→ DATA:
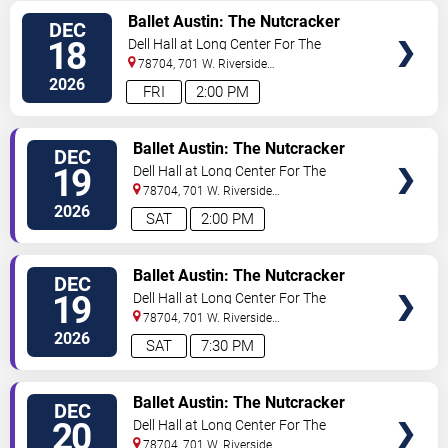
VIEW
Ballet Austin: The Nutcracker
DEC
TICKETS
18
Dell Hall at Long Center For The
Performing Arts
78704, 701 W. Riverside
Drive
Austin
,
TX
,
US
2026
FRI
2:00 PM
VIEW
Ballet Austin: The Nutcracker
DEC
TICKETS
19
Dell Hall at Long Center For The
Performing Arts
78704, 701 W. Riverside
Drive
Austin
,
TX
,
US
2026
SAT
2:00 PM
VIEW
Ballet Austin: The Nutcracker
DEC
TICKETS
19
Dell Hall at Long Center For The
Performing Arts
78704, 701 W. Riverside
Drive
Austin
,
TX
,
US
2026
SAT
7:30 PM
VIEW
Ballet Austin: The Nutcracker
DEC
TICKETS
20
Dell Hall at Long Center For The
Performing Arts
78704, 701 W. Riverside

→ ACTIVITY:
Print the material above once more, exactly, minus the pictures.

→ RESPONSE BELOW:
VIEW
Ballet Austin: The Nutcracker
DEC
TICKETS
18
Dell Hall at Long Center For The
Performing Arts
78704, 701 W. Riverside
Drive
Austin
,
TX
,
US
2026
FRI
2:00 PM
VIEW
Ballet Austin: The Nutcracker
DEC
TICKETS
19
Dell Hall at Long Center For The
Performing Arts
78704, 701 W. Riverside
Drive
Austin
,
TX
,
US
2026
SAT
2:00 PM
VIEW
Ballet Austin: The Nutcracker
DEC
TICKETS
19
Dell Hall at Long Center For The
Performing Arts
78704, 701 W. Riverside
Drive
Austin
,
TX
,
US
2026
SAT
7:30 PM
VIEW
Ballet Austin: The Nutcracker
DEC
TICKETS
20
Dell Hall at Long Center For The
Performing Arts
78704, 701 W. Riverside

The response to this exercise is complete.